Any ideas, suggestions or comments on how to go about replacing this scratched up steering wheel emblem.. I wonder how this happened. The car has a clean title, no accidents nso i dont know how the scratches would show up like that!


----------



## lance0206 (Apr 3, 2011)

you can buy a new decal off ebay and slap it over the existing one..


----------



## Jolt Rush (Jun 25, 2008)

lance0206 said:


> you can buy a new decal off ebay and slap it over the existing one..


Is it just a emblem aswell... perhaps I can pry it off and pop a brand new one on there?


----------



## lance0206 (Apr 3, 2011)

Jolt Rush said:


> Is it just a emblem aswell... perhaps I can pry it off and pop a brand new one on there?


I dont believe you can pop it off thats why people put different ones over them


----------



## Jolt Rush (Jun 25, 2008)

lance0206 said:


> I dont believe you can pop it off thats why people put different ones over them


Its so annoying mate


----------



## FACTORYBOOST (Sep 12, 2011)

lance0206 said:


> I dont believe you can pop it off thats why people put different ones over them


Yea it's all part of that airbag assembly.
Maybe with enough patience, adhesive remover and careful prying you may eventually get it off without buggering the whole assembly up, but just get a new decal


----------



## Jolt Rush (Jun 25, 2008)

FACTORYBOOST said:


> Yea it's all part of that airbag assembly.
> Maybe with enough patience, adhesive remover and careful prying you may eventually get it off without buggering the whole assembly up, but just get a new decal


I can't seem the right sized emblem.
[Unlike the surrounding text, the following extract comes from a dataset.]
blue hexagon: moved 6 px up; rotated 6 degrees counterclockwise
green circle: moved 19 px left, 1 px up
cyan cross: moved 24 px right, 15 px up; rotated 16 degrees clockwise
Please assist!?


----------



## FACTORYBOOST (Sep 12, 2011)

Jolt Rush said:


> I can't seem the right sized emblem. Please assist!?
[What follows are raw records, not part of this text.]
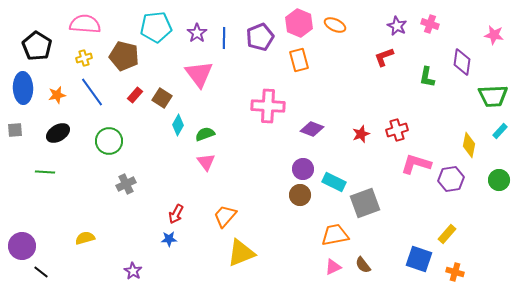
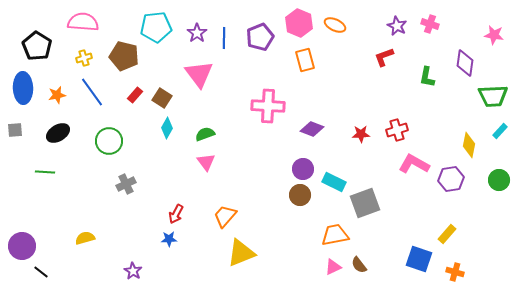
pink semicircle at (85, 24): moved 2 px left, 2 px up
orange rectangle at (299, 60): moved 6 px right
purple diamond at (462, 62): moved 3 px right, 1 px down
cyan diamond at (178, 125): moved 11 px left, 3 px down
red star at (361, 134): rotated 18 degrees clockwise
pink L-shape at (416, 164): moved 2 px left; rotated 12 degrees clockwise
brown semicircle at (363, 265): moved 4 px left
That I have no idea on, sorry man. 
I just know you can't buy the emblem through VW...


----------



## Jolt Rush (Jun 25, 2008)

FACTORYBOOST said:


> That I have no idea on, sorry man.
> I just know you can't buy the emblem through VW...


Ditto


----------



## tykiers (Nov 12, 2009)

go to junk yard, yank better wheel, install better wheel to your car, done


----------



## Jolt Rush (Jun 25, 2008)

tykiers said:


> go to junk yard, yank better wheel, install better wheel to your car, done


That might work but i want new.


----------